(PROBLEM) Give the number of lines in the data that hold the string "como". Nothing else is needed.

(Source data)
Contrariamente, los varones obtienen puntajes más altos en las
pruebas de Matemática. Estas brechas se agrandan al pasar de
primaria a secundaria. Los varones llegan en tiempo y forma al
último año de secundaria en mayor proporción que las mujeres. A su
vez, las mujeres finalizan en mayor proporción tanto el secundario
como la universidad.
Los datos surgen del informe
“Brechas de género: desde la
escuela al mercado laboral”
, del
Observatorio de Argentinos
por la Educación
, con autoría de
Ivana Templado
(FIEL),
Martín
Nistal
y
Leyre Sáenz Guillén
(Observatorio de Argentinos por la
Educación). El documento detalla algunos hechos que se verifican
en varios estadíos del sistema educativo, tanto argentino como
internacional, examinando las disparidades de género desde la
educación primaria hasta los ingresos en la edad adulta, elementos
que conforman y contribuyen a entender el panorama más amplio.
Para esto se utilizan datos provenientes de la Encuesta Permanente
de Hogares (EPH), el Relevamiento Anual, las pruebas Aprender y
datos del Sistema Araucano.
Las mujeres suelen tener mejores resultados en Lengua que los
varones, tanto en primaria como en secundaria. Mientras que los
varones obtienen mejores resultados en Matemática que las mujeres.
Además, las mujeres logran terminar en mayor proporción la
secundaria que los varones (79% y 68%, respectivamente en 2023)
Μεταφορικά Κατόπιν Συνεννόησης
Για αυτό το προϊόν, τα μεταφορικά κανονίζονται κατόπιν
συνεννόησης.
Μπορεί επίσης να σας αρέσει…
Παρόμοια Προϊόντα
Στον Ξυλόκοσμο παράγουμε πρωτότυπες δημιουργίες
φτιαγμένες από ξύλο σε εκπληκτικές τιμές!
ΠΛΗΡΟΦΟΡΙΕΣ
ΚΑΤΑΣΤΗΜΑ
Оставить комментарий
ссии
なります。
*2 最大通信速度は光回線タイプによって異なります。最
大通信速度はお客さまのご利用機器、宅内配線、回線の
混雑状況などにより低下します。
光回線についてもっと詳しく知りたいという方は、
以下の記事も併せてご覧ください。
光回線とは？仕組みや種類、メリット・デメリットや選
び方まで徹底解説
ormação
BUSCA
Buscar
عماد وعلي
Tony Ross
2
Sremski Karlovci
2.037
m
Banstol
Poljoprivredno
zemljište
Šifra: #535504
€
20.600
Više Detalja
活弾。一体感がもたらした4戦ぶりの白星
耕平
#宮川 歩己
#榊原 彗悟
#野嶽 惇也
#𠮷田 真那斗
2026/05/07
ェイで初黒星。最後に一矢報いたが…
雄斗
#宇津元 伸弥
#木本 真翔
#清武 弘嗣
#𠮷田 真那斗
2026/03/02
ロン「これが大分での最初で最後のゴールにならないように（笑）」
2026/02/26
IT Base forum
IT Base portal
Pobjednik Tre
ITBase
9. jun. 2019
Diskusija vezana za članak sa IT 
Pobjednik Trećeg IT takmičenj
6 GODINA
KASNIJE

(RESPONSE BELOW) 3